WORK TO COMPLETE: No picture belongs in the copy. Repeat each line below exactly.

[Stored entries]
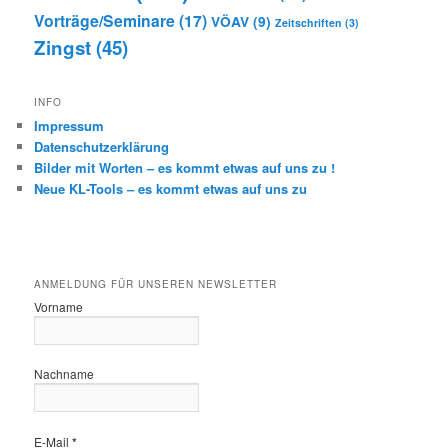
Vorträge/Seminare
(17)
VÖAV
(9)
Zeitschriften
(3)
Zingst
(45)
INFO
Impressum
Datenschutzerklärung
Bilder mit Worten – es kommt etwas auf uns zu !
Neue KL-Tools – es kommt etwas auf uns zu
ANMELDUNG FÜR UNSEREN NEWSLETTER
Vorname
Nachname
E-Mail
*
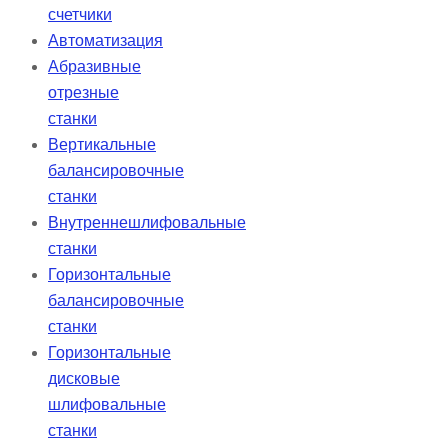
счетчики
Автоматизация
Абразивные
отрезные
станки
Вертикальные
балансировочные
станки
Внутреннешлифовальные
станки
Горизонтальные
балансировочные
станки
Горизонтальные
дисковые
шлифовальные
станки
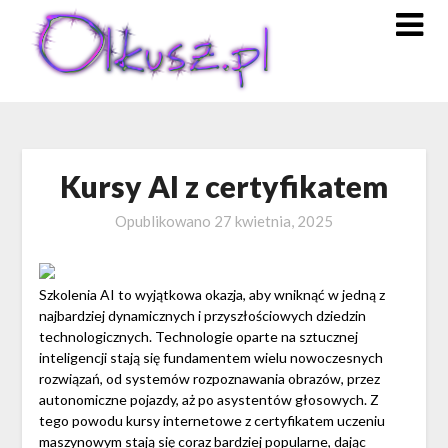
Skip
to
content
Kursy AI z certyfikatem
Opublikowano
27 kwietnia, 2025
Szkolenia AI to wyjątkowa okazja, aby wniknąć w jedną z
najbardziej dynamicznych i przyszłościowych dziedzin
technologicznych. Technologie oparte na sztucznej
inteligencji stają się fundamentem wielu nowoczesnych
rozwiązań, od systemów rozpoznawania obrazów, przez
autonomiczne pojazdy, aż po asystentów głosowych. Z
tego powodu kursy internetowe z certyfikatem uczeniu
maszynowym stają się coraz bardziej popularne, dając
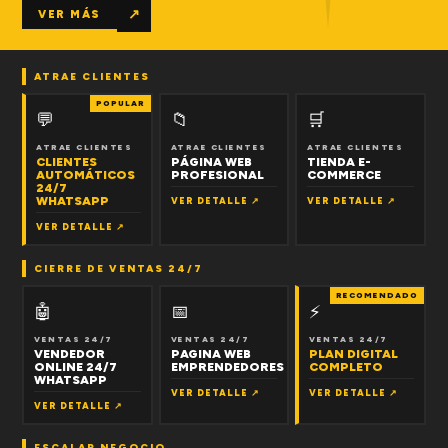
↗
VER MÁS
ATRAE CLIENTES
POPULAR
💬
📁
🛒
ATRAE CLIENTES
ATRAE CLIENTES
ATRAE CLIENTES
CLIENTES
PÁGINA WEB
TIENDA E-
AUTOMÁTICOS
PROFESIONAL
COMMERCE
24/7
WHATSAPP
VER DETALLE ↗
VER DETALLE ↗
VER DETALLE ↗
CIERRE DE VENTAS 24/7
RECOMENDADO
🤖
📅
⚡
VENTAS 24/7
VENTAS 24/7
VENTAS 24/7
VENDEDOR
PAGINA WEB
PLAN DIGITAL
ONLINE 24/7
EMPRENDEDORES
COMPLETO
WHATSAPP
VER DETALLE ↗
VER DETALLE ↗
VER DETALLE ↗
ESCALAR NEGOCIO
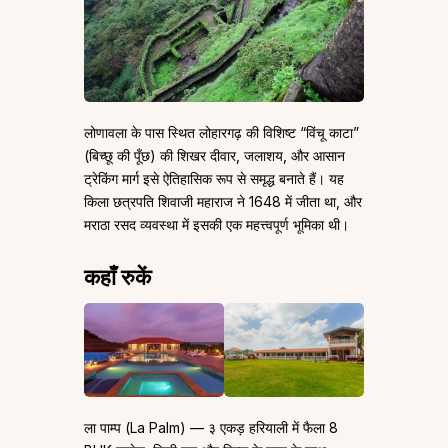
लोणावला के पास स्थित लोहारगढ़ की विशिष्ट “विंचू काटा”
(बिच्छू की पूँछ) की शिखर दीवार, जलाशय, और आसान
ट्रेकिंग मार्ग इसे ऐतिहासिक रूप से समृद्ध बनाते हैं। यह
किला छत्रपति शिवाजी महाराज ने 1648 में जीता था, और
मराठा रसद व्यवस्था में इसकी एक महत्त्वपूर्ण भूमिका थी।
कहाँ रुकें
ला पाम्प (La Palm) — ३ एकड़ हरियाली में फैला 8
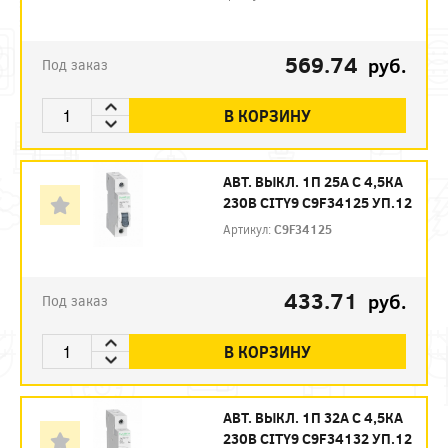
569.74
руб.
Под заказ
В КОРЗИНУ
АВТ. ВЫКЛ. 1П 25А С 4,5КА
230В CITY9 C9F34125 УП.12
Артикул:
C9F34125
433.71
руб.
Под заказ
В КОРЗИНУ
АВТ. ВЫКЛ. 1П 32А С 4,5КА
230В CITY9 C9F34132 УП.12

WRITTEN SOLUTION:
Vorträge/Seminare
(17)
VÖAV
(9)
Zeitschriften
(3)
Zingst
(45)
INFO
Impressum
Datenschutzerklärung
Bilder mit Worten – es kommt etwas auf uns zu !
Neue KL-Tools – es kommt etwas auf uns zu
ANMELDUNG FÜR UNSEREN NEWSLETTER
Vorname
Nachname
E-Mail
*
счетчики
Автоматизация
Абразивные
отрезные
станки
Вертикальные
балансировочные
станки
Внутреннешлифовальные
станки
Горизонтальные
балансировочные
станки
Горизонтальные
дисковые
шлифовальные
станки
Skip
to
content
Kursy AI z certyfikatem
Opublikowano
27 kwietnia, 2025
Szkolenia AI to wyjątkowa okazja, aby wniknąć w jedną z
najbardziej dynamicznych i przyszłościowych dziedzin
technologicznych. Technologie oparte na sztucznej
inteligencji stają się fundamentem wielu nowoczesnych
rozwiązań, od systemów rozpoznawania obrazów, przez
autonomiczne pojazdy, aż po asystentów głosowych. Z
tego powodu kursy internetowe z certyfikatem uczeniu
maszynowym stają się coraz bardziej popularne, dając
↗
VER MÁS
ATRAE CLIENTES
POPULAR
💬
📁
🛒
ATRAE CLIENTES
ATRAE CLIENTES
ATRAE CLIENTES
CLIENTES
PÁGINA WEB
TIENDA E-
AUTOMÁTICOS
PROFESIONAL
COMMERCE
24/7
WHATSAPP
VER DETALLE ↗
VER DETALLE ↗
VER DETALLE ↗
CIERRE DE VENTAS 24/7
RECOMENDADO
🤖
📅
⚡
VENTAS 24/7
VENTAS 24/7
VENTAS 24/7
VENDEDOR
PAGINA WEB
PLAN DIGITAL
ONLINE 24/7
EMPRENDEDORES
COMPLETO
WHATSAPP
VER DETALLE ↗
VER DETALLE ↗
VER DETALLE ↗
ESCALAR NEGOCIO
लोणावला के पास स्थित लोहारगढ़ की विशिष्ट “विंचू काटा”
(बिच्छू की पूँछ) की शिखर दीवार, जलाशय, और आसान
ट्रेकिंग मार्ग इसे ऐतिहासिक रूप से समृद्ध बनाते हैं। यह
किला छत्रपति शिवाजी महाराज ने 1648 में जीता था, और
मराठा रसद व्यवस्था में इसकी एक महत्त्वपूर्ण भूमिका थी।
कहाँ रुकें
ला पाम्प (La Palm) — ३ एकड़ हरियाली में फैला 8
569.74
руб.
Под заказ
В КОРЗИНУ
АВТ. ВЫКЛ. 1П 25А С 4,5КА
230В CITY9 C9F34125 УП.12
Артикул:
C9F34125
433.71
руб.
Под заказ
В КОРЗИНУ
АВТ. ВЫКЛ. 1П 32А С 4,5КА
230В CITY9 C9F34132 УП.12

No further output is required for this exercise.